Docker receiving and delivering docker images

Creating a custom Docker registry

Matthew Casperson

Do you wonder what happens when you do a docker push or docker pull? Behind the scenes, a repository, like Docker Hub, implementing the Docker V2 HTTP API specification, is responding to these requests to receive or deliver Docker images. This specification is open for anyone to implement though, and you can learn much about Docker from a minimal docker registry implementation.

In this post, we create a C# server that successfully responds to the docker push or docker pull commands. In the process you get to see the individual components that make up a Docker image.

Docker API for pushing and pulling images

These are the paths that our application must implement to support pushing and pulling images:

  • GET /v2: Docker accesses this path to verify that the server supports version 2 of the Docker HTTP API.
  • HEAD {name}/blobs/{digest}: This path is used to determine if the image layer exists on the server.
  • GET {name}/blobs/{digest}: This path returns the layer once the client has determined it exists on the server.
  • POST {name}/blobs/uploads: This path is called to initiate a layer upload.
  • PATCH {name}/blobs/uploads/{uuid}: This path receives chunked layer uploads.
  • PUT {name}/blobs/uploads/{uuid}: This path is called once a chunked layer upload has completed.
  • HEAD {name}/manifests/{reference}: This path is called to determine if a manifest exists on the server.
  • GET {name}/manifests/{reference}: This path returns a layer once the client has determined it exists on the server.
  • PUT {name}/manifests/{reference}: This path creates a manifest on the server.

Pushing an image

The process of pushing a Docker image is:

  1. Contact /v2 to confirm the server supports the correct API.
  2. Perform a HEAD query on {name}/blobs/{digest}, where name is the image name like alpine, and digest is a hash of the layer.
  3. If the layer does not exist, perform a POST to {name}/blobs/uploads. The response from this path includes a Location header in the format {name}/blobs/uploads/{uuid} where the layer upload is performed.
  4. The layer is then uploaded, potentially as many small chunks, as PATCH requests to {name}/blobs/uploads/{uuid}. The data being sent is captured in the Range header, and the server is expected to incrementally populate the layer file with each incoming chunk.
  5. When a layer is uploaded, a PUT call is made to {name}/blobs/uploads/{uuid}. This request includes a query parameter called digest whose value is the hash of the layer that was completed.
  6. Once the layers are uploaded, a HEAD query on {name}/manifests/{reference} determines if the manifest already exists on the server.
  7. If the manifest does not exist, a PUT request on {name}/manifests/{reference} creates it.

Pulling an image

Pulling an image is easier than pushing one:

  1. Contact /v2 to confirm the server supports the correct API.
  2. Perform a HEAD query on {name}/manifests/{reference} to determine if the manifest exists.
  3. If the manifest exists, retrieve it with a GET request to {name}/manifests/{reference}.
  4. For each image listed in the manifest, a HEAD query is performed on {name}/blobs/{digest} to verify it exists.
  5. The image is then downloaded with a GET request to {name}/blobs/{digest}.

The sample application

Our sample application isn't pretty, and you wouldn’t host production workloads with it. But it’s just functional enough to allow images to be pushed and pulled. This provides a great insight into what happens to Docker images behind the scenes.

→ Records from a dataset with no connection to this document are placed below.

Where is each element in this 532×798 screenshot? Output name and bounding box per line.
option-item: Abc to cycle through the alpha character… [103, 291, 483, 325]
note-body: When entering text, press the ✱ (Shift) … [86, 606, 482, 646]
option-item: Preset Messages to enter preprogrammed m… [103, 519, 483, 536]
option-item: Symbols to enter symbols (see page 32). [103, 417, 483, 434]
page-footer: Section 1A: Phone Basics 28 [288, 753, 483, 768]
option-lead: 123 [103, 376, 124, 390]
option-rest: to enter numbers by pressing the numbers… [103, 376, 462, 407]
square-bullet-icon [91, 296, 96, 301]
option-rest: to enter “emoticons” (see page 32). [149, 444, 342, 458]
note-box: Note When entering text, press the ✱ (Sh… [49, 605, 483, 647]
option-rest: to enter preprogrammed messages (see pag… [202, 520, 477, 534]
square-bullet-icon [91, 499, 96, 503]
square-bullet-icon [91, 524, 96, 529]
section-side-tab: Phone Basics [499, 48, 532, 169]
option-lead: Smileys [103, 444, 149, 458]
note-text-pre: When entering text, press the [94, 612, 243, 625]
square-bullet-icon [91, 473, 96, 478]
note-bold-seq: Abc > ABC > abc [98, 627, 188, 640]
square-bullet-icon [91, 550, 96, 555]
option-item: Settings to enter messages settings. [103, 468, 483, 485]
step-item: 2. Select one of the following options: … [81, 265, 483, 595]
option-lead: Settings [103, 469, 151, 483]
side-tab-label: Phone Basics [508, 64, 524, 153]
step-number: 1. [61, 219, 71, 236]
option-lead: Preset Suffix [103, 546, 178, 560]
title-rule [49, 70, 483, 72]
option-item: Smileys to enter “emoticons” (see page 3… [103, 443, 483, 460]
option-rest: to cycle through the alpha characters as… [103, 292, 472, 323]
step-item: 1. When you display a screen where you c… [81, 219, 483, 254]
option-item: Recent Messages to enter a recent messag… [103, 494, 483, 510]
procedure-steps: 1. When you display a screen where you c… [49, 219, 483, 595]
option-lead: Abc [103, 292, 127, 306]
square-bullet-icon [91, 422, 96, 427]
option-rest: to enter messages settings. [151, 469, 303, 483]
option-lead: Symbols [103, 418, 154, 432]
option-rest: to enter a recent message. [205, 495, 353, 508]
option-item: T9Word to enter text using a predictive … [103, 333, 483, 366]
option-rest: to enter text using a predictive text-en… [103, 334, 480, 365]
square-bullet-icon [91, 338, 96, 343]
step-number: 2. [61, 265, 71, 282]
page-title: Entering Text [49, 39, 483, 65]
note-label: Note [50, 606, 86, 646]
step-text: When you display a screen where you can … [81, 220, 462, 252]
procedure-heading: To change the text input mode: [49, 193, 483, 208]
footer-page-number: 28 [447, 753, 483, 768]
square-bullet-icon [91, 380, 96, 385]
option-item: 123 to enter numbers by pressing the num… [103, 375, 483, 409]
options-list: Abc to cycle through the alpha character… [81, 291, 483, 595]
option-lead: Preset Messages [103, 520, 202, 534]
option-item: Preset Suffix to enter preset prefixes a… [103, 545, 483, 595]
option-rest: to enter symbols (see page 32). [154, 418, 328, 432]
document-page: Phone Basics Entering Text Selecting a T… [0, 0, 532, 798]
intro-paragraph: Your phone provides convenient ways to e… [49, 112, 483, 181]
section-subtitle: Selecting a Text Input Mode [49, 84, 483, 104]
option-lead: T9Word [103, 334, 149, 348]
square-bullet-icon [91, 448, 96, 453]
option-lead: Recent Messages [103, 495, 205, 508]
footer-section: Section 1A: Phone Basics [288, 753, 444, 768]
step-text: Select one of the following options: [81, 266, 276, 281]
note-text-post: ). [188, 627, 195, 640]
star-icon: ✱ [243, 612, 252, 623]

The source code described here is available from GitHub.

Start with a controller that places all its methods under the v2 root path. This root path is a hard requirement in the Docker spec. Some mixed artifact repositories expose a Docker registry on its own port to ensure this root path doesn't conflict with other APIs:

namespace Controllers
{
    [Route("v2/")]
    public class DockerRegistry : ControllerBase
    {

Each time you start the application, create a new temporary directory to hold the Docker images and layers. This is great for testing, because you can restart the app and have an empty registry:

        private static readonly string LayerPath;

        static DockerRegistry()
        {
            LayerPath = GetTemporaryDirectory();
            Console.Out.WriteLine($"Saving artifacts to {LayerPath}");
        }

        static string GetTemporaryDirectory()
        {
            var tempFolder = Path.GetTempFileName();
            System.IO.File.Delete(tempFolder);
            Directory.CreateDirectory(tempFolder);

            return tempFolder;
        }

This handler responds to GET requests on the /v2 root path. You return a HTTP 200 OK response to let the client know you support the V2 API:

        [HttpGet]
        public IActionResult Root(string path)
        {
            return Ok();
        }

Next, build up the handlers to allow images to be pushed to the server. You need to respond to a HEAD request, checking to see if an image already exists on the server. The name parameter is the image name (like alpine), and the digest parameter is a hash that identifies the layer, like sha256:11ad9c3e3069bdb53ff873af66070ca6c4309e85581cf3befe05459f889fd729.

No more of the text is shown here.